ECLI:NL:HR:2009:BG9919

Hoge Raad

Datum uitspraak
13 maart 2009
Publicatiedatum
5 april 2013
Zaaknummer
07/11874
Instantie
Hoge Raad
Type
Uitspraak
Procedures
  • Cassatie
Rechters
  • A. Hammerstein
  • O. de Savornin Lohman
  • W.D.H. Asser
  • E.J. Numann
Vindplaatsen
  • Rechtspraak.nl
AI samenvatting door LexboostAutomatisch gegenereerd

Afwijzing verzoek tot vervangende toestemming tot erkenning van een kind door een man gehuwd met een andere vrouw

In deze zaak heeft een man, gehuwd met een andere vrouw in de Dominicaanse Republiek, een verzoek ingediend tot vervangende toestemming voor de erkenning van zijn minderjarige kind. Het verzoek werd ingediend bij de rechtbank 's-Gravenhage op 21 februari 2006, met de stelling dat hij, indien een DNA-onderzoek hem als hoogstwaarschijnlijke verwekker aanwijst, de erkenning van het kind zou willen. De rechtbank benoemde mr. E.G.S.N. Asselbergs als bijzonder curator over het kind en de moeder van het kind heeft het verzoek bestreden. Op 10 juli 2006 heeft de rechtbank het verzoek van de man afgewezen.

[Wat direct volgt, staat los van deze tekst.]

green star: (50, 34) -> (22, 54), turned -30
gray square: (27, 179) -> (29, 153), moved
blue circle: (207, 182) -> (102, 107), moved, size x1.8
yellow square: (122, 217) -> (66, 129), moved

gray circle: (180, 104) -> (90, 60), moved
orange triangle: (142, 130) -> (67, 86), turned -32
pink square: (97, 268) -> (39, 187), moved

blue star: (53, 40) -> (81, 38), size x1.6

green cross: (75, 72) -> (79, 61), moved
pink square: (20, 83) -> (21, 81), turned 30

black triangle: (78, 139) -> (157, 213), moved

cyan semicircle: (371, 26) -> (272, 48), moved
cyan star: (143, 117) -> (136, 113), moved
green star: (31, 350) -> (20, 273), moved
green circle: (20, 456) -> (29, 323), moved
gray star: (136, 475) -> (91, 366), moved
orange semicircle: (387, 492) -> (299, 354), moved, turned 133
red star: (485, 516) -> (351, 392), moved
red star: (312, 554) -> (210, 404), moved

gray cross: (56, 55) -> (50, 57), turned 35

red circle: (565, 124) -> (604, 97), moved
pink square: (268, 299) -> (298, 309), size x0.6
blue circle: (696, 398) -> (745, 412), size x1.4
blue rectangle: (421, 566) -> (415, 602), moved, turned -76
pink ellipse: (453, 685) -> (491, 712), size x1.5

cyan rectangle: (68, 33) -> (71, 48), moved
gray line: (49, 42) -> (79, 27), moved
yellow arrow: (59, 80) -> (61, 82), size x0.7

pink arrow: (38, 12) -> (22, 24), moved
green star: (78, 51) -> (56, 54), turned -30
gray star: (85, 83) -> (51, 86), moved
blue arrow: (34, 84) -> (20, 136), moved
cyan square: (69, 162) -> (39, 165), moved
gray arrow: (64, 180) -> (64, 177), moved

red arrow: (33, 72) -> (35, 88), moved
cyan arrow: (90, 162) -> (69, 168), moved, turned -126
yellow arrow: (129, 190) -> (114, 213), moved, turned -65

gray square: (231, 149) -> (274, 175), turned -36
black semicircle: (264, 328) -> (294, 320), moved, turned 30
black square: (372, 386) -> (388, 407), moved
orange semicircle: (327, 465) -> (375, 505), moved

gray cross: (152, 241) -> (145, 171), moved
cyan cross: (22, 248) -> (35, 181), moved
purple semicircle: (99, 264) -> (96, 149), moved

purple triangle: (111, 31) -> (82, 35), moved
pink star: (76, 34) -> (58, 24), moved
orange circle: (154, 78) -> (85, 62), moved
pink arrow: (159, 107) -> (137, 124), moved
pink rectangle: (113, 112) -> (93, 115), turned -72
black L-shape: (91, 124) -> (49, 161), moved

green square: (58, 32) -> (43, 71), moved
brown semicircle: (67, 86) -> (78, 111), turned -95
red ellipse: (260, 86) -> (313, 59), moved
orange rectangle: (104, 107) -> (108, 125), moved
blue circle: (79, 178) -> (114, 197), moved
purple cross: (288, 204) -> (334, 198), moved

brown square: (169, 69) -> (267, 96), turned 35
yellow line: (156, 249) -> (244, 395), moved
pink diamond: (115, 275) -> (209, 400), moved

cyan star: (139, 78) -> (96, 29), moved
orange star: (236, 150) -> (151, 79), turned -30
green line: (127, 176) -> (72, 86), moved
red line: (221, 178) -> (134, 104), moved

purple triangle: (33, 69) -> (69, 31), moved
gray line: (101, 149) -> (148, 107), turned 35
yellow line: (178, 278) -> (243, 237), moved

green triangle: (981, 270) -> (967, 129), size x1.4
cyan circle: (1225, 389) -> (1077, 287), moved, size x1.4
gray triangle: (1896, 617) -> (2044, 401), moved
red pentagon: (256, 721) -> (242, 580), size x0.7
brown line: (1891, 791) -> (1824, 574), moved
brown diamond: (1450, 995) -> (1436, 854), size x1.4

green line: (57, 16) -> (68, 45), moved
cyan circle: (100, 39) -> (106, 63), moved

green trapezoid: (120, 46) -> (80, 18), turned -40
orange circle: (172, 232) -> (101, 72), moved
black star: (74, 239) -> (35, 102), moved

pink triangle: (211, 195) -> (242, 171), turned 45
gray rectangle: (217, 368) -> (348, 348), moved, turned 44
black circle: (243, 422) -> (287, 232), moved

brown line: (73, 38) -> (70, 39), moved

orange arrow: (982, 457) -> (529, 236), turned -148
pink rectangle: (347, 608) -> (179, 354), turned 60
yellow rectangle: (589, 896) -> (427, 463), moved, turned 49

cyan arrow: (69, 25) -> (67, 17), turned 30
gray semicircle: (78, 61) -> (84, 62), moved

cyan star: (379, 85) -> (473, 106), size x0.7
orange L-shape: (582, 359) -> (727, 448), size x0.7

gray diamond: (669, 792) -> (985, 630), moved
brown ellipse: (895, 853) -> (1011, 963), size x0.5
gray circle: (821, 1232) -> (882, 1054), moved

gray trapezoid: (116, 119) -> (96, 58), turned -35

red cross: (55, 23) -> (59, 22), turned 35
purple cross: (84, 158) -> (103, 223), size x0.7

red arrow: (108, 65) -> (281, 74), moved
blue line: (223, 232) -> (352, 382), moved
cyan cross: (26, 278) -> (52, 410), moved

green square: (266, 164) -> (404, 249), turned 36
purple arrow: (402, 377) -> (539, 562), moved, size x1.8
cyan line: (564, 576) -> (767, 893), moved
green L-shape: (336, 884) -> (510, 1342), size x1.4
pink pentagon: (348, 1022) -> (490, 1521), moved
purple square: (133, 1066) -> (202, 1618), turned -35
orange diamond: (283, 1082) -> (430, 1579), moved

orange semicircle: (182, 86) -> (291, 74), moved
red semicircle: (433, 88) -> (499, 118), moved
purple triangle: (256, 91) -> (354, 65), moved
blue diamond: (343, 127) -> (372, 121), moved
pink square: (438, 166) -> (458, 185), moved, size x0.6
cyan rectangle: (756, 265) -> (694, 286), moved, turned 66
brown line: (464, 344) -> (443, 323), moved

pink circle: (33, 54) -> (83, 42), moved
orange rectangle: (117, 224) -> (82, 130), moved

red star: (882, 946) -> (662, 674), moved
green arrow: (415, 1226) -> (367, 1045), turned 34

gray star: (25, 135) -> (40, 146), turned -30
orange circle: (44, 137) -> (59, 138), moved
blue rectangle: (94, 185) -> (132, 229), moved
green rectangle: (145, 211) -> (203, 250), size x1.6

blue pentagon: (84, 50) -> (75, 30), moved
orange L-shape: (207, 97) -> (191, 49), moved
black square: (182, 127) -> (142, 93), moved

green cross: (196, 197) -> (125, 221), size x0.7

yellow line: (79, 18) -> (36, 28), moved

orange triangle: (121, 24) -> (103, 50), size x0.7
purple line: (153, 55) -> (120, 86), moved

De man ging in hoger beroep bij het gerechtshof te 's-Gravenhage, dat op 4 juli 2007 de beschikking van de rechtbank bekrachtigde en het verzoek in hoger beroep afwees. Hierop heeft de man cassatie ingesteld. De verweersters in cassatie, waaronder de moeder en de bijzonder curator, hebben geen verweerschrift ingediend. De Advocaat-Generaal L. Strikwerda heeft geconcludeerd tot verwerping van het beroep.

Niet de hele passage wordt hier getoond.